Effect of Alkali Metal Cations on Dehydrogenative Coupling of Formate Anions to Oxalate

Atsushi Tahara ^1* Aksa Mori ² Jun-Ichiro Hayashi ² Shinji Kudo ²

• ¹ Tohoku University, Sendai, Japan
• ² Kyushu University, Fukuoka, Fukuoka, Japan

With the growing global concern over CO₂ emissions, reducing CO₂ output has become an urgent requirement. Ironmaking is among the highest CO₂-emitting industries, primarily due to the use of coke as a reductant and the use of a heat source at around 2,000 °C. To address this issue, various alternative reductants, including CO, H₂, and lignite, have been explored. Building on these efforts, we recently reported a novel ironmaking system utilizing oxalic acid (HOOC-COOH) as the reductant. Formate salts, hydrogenated forms of CO₂, are promising precursors for oxalate salts; however, their behavior during dimerization remains poorly understood. Herein, we investigate the influence of group 1 and 2 metal cations on the base-promoted dehydrogenative coupling of formate to form oxalate.

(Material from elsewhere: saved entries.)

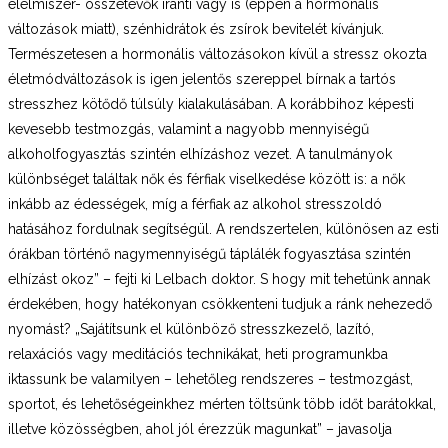
élelmiszer- összetevők iránti vágy is (éppen a hormonális
változások miatt), szénhidrátok és zsírok bevitelét kívánjuk.
Természetesen a hormonális változásokon kívül a stressz okozta
életmódváltozások is igen jelentős szereppel bírnak a tartós
stresszhez kötődő túlsúly kialakulásában. A korábbihoz képesti
kevesebb testmozgás, valamint a nagyobb mennyiségű
alkoholfogyasztás szintén elhízáshoz vezet. A tanulmányok
különbséget találtak nők és férfiak viselkedése között is: a nők
inkább az édességek, míg a férfiak az alkohol stresszoldó
hatásához fordulnak segítségül. A rendszertelen, különösen az esti
órákban történő nagymennyiségű táplálék fogyasztása szintén
elhízást okoz” – fejti ki Lelbach doktor. S hogy mit tehetünk annak
érdekében, hogy hatékonyan csökkenteni tudjuk a ránk nehezedő
nyomást? „Sajátítsunk el különböző stresszkezelő, lazító,
relaxációs vagy meditációs technikákat, heti programunkba
iktassunk be valamilyen – lehetőleg rendszeres – testmozgást,
sportot, és lehetőségeinkhez mérten töltsünk több időt barátokkal,
illetve közösségben, ahol jól érezzük magunkat” – javasolja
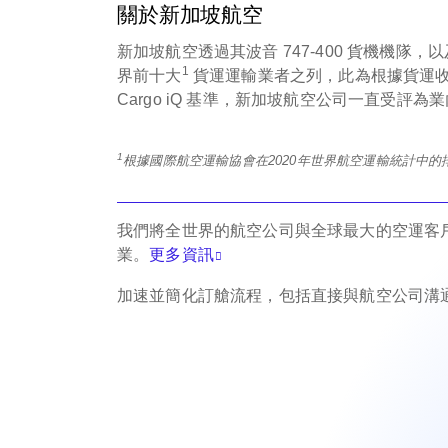
關於新加坡航空
新加坡航空透過其波音 747-400 貨機機
1
界前十大
貨運運輸業者之列，此為根據貨運收
Cargo iQ 基準，新加坡航空公司一直受評
1
根據國際航空運輸協會在2020年世界航空運輸統計中的
我們將全世界的航空公司與全球最大的空運客
業。
更多資訊
加速並簡化訂艙流程，包括直接與航空公司溝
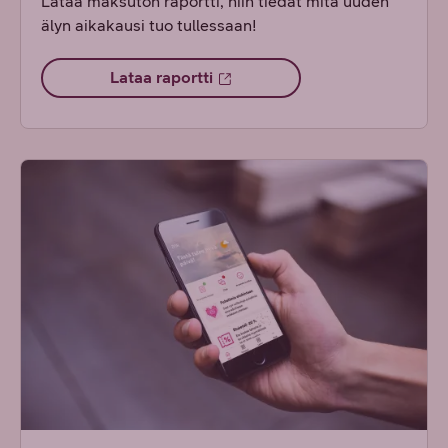
Lataa maksuton raportti, niin tiedät mitä uuden
älyn aikakausi tuo tullessaan!
Lataa raportti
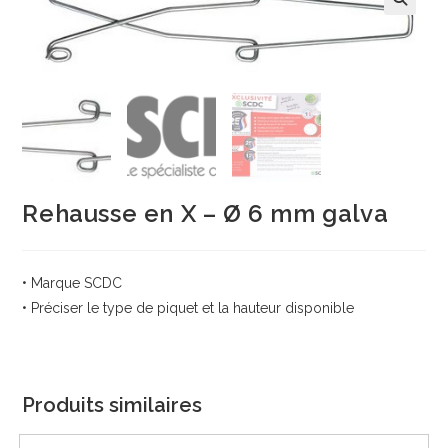
Rehausse en X – Ø 6 mm galva
• Marque SCDC
• Préciser le type de piquet et la hauteur disponible
Produits similaires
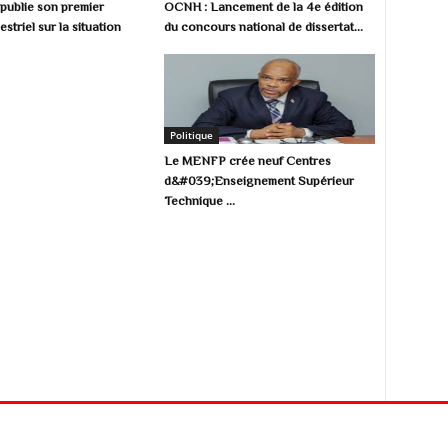
ublie son premier
OCNH : Lancement de la 4e édition
estriel sur la situation
du concours national de dissertat...
Politique
Le MENFP crée neuf Centres
d&#039;Enseignement Supérieur
Technique ...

Treatment of sodium formate with various bases (group 1 and 2 metal carbonates or hydroxides) revealed that group 1 metal hydroxides are more effective than metal carbonates for oxalate formation, with cesium hydroxide (CsOH) exhibiting high reactivity. Density functional theory (DFT) calculations suggest that this kinetic advantage arises not only from increased basicity but also from intermediate destabilization in the Na/Cs mixed cation system. Additionally, both experimental and theoretical investigations reveal that oxalate yield is influenced by the thermodynamic stability of intermediates and products (oxalate salts), highlighting the crucial role of cations in the reaction.